La politica insensata dei nostri governanti che, a partire dal 1990 in poi, si è accanita nel distruggere il nostro invidiabile patrimonio industriale con le micidiali e incostituzionali privatizzazioni si sta ancor più evidenziando nel non saper trovare una soluzione per evitare che le cosiddette concessioni balneari scadute siano poste “a gara europea”, come richiesto dall’Ue e come dichiarato da talune nostre decisioni giurisprudenziali; in modo che, anche in questo settore, i “profitti” vadano agli stranieri e a noi resti qualche lavoro precario o molto malpagato.

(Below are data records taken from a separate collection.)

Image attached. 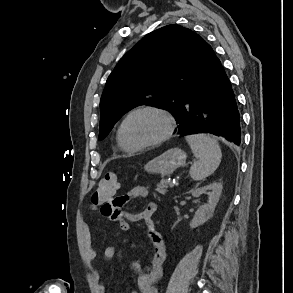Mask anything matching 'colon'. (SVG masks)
I'll return each mask as SVG.
<instances>
[{"label":"colon","mask_w":293,"mask_h":293,"mask_svg":"<svg viewBox=\"0 0 293 293\" xmlns=\"http://www.w3.org/2000/svg\"><path fill=\"white\" fill-rule=\"evenodd\" d=\"M120 186L119 174L117 172L107 173L95 187L91 196V206L94 208H104L107 204H115L114 197Z\"/></svg>","instance_id":"colon-1"}]
</instances>
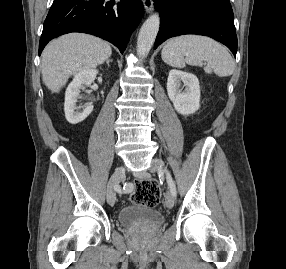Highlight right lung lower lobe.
Segmentation results:
<instances>
[{
  "label": "right lung lower lobe",
  "mask_w": 286,
  "mask_h": 269,
  "mask_svg": "<svg viewBox=\"0 0 286 269\" xmlns=\"http://www.w3.org/2000/svg\"><path fill=\"white\" fill-rule=\"evenodd\" d=\"M143 10L141 0H54L44 21L39 55L50 40L70 32L96 35L123 53Z\"/></svg>",
  "instance_id": "98d812e1"
}]
</instances>
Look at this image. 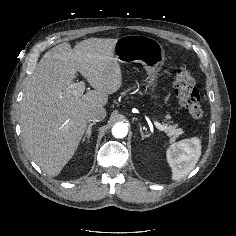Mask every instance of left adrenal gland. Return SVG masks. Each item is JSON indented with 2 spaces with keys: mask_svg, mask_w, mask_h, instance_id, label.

Si tratta di un vistoso equivoco, dovuto al fatto che i nostri governanti continuano a ragionare come se le spiagge fossero proprietà della Pubblica Amministrazione e che per renderle in uso pubblico fosse necessario far ricorso all’istituto della concessione di servizi, senza tener conto che la nostra Costituzione, all’articolo 42, sancisce che “la proprietà è pubblica o privata”, dovendosi intendere come “proprietà pubblica”, ma, come immediatamente osservò il grande amministrativista Massimo Severo Giannini, la “proprietà collettiva demaniale” del popolo. Sicché deve inequivocabilmente ritenersi che non è più lo Stato amministrazione, il quale, con un atto di concessione a privati, attrezza e destìna a uso pubblico le spiagge, ma che queste di per sé sono già in uso pubblico, in quanto oggetto di detta “proprietà collettiva demaniale”.

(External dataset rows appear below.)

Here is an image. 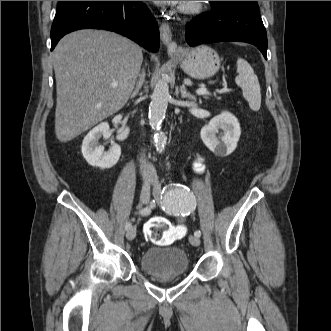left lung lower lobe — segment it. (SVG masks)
I'll use <instances>...</instances> for the list:
<instances>
[{
	"label": "left lung lower lobe",
	"mask_w": 331,
	"mask_h": 331,
	"mask_svg": "<svg viewBox=\"0 0 331 331\" xmlns=\"http://www.w3.org/2000/svg\"><path fill=\"white\" fill-rule=\"evenodd\" d=\"M186 26L190 46L220 41L253 44L267 59V35L257 1H219Z\"/></svg>",
	"instance_id": "obj_1"
}]
</instances>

In altri termini, continuare a parlare di “concessione dei servizi balneari” è fuori luogo, specialmente se si pensa che, secondo la giurisprudenza amministrativa (sentenza del Consiglio di Stato n. 3910 del 4 maggio 2020), la “concessione di un servizio pubblico” implica che il concessionario, avendo pattuito una remunerazione con l’Amministrazione pubblica, assuma su di sé il rischio imprenditoriale legato all’esecuzione dei servizi di cui si tratta. Nel caso di specie non c’è alcun rischio da affrontare e quello che serve è semplicemente una attività che consista nella pulitura della spiaggia, nella fornitura di sedie a sdraio e ombrelloni, nell’allestimento di uno spogliatoio amovibile, nella costituzione di un punto di ristoro, nella sorveglianza dei bagnini e così via dicendo. Si tratta di attività che evidentemente possono essere consentite a privati, mediante i più vari tipi di contratti, con i quali, in pratica, si autorizzano le predette attività. In sostanza, l’unico tipo di spiaggia consentito dalla Costituzione è la “spiaggia libera attrezzata”, per il cui accesso non occorre pagare un biglietto, mentre poi ci si può servire di varie comodità nel modo che ho appena esposto.

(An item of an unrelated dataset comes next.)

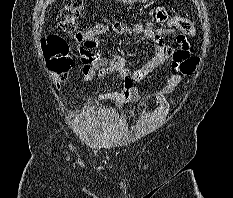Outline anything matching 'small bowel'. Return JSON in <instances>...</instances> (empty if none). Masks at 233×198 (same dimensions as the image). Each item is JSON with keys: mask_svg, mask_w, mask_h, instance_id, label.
I'll list each match as a JSON object with an SVG mask.
<instances>
[{"mask_svg": "<svg viewBox=\"0 0 233 198\" xmlns=\"http://www.w3.org/2000/svg\"><path fill=\"white\" fill-rule=\"evenodd\" d=\"M167 16L163 10L156 12V20L158 23L166 21ZM111 30L119 35L127 34L134 36H143L153 47L152 57L140 68L131 69L128 67L127 59L123 55H115L111 58L104 57L100 53H91L90 50L96 48L80 47V57L84 63L83 74L86 80H92L99 77H105L111 73H118L122 77V89L115 92L95 93L96 98L102 101H113L114 106H120L125 103H134L139 100V94L136 84L150 75L158 72L165 66H171L176 70V55L178 53H189L184 36L178 35L177 41L182 45L181 49L175 50L172 46L164 41V37L169 34L181 32L179 29L173 28H149L143 24H135L133 26L124 25L120 21H115L111 25ZM177 71V70H176ZM181 74L178 71L172 74L167 84L158 92L151 95L150 98L158 100L163 96L170 94L181 82Z\"/></svg>", "mask_w": 233, "mask_h": 198, "instance_id": "1", "label": "small bowel"}]
</instances>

In questo quadro è semplicemente impensabile che una legge promossa dal governo Meloni abbia addirittura riconosciuto al “concessionario” il diritto a una indennità di esproprio per le costruzioni effettuate sulla spiaggia e lasciate allo Stato, al termine della concessione, secondo quanto dispone l’art. 49 del codice della navigazione. La questione è stata rimessa dal Consiglio di Stato alla Corte di giustizia europea, la quale, giustamente, ha risposto che l’attuazione o la non attuazione dell’articolo 49 del nostro codice della navigazione non incide sul diritto europeo. E allora qualcuno, con una nuova proposta di legge, ha pensato di risolvere il problema abrogando l’articolo 49 del Codice della navigazione, senza tener presente che le costruzioni su suolo altrui appartengono per “accessione” al proprietario del suolo (nel caso il proprietario della spiaggia, cioè il popolo).

Se i nostri governanti conoscessero e facessero valere la Costituzione, certamente non sarebbe stato possibile neppure pensare di mettere “a gara europea” le concessioni scadute riguardanti le nostre spiagge.